Please transcribe the listing that follows exactly; images are to be excluded.

----------

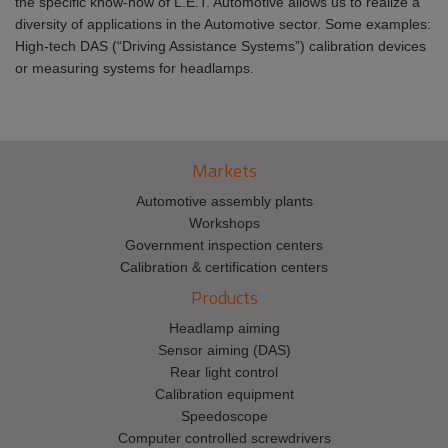
the specific know-how of L.E.T. Automotive allows us to realize a
diversity of applications in the Automotive sector. Some examples:
High-tech DAS (“Driving Assistance Systems”) calibration devices
or measuring systems for headlamps.
Markets
Automotive assembly plants
Workshops
Government inspection centers
Calibration & certification centers
Products
Headlamp aiming
Sensor aiming (DAS)
Rear light control
Calibration equipment
Speedoscope
Computer controlled screwdrivers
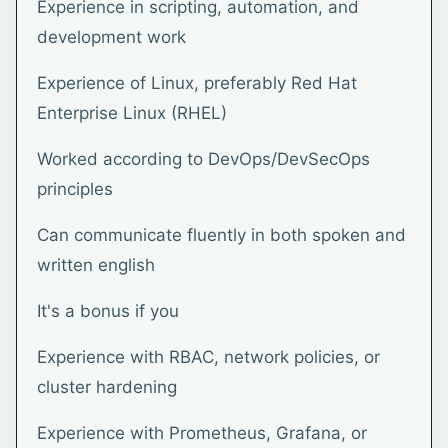
Experience in scripting, automation, and
development work
Experience of Linux, preferably Red Hat
Enterprise Linux (RHEL)
Worked according to DevOps/DevSecOps
principles
Can communicate fluently in both spoken and
written english
It's a bonus if you
Experience with RBAC, network policies, or
cluster hardening
Experience with Prometheus, Grafana, or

----------

=== Task response ===
the specific know-how of L.E.T. Automotive allows us to realize a
diversity of applications in the Automotive sector. Some examples:
High-tech DAS (“Driving Assistance Systems”) calibration devices
or measuring systems for headlamps.
Markets
Automotive assembly plants
Workshops
Government inspection centers
Calibration & certification centers
Products
Headlamp aiming
Sensor aiming (DAS)
Rear light control
Calibration equipment
Speedoscope
Computer controlled screwdrivers
Experience in scripting, automation, and
development work
Experience of Linux, preferably Red Hat
Enterprise Linux (RHEL)
Worked according to DevOps/DevSecOps
principles
Can communicate fluently in both spoken and
written english
It's a bonus if you
Experience with RBAC, network policies, or
cluster hardening
Experience with Prometheus, Grafana, or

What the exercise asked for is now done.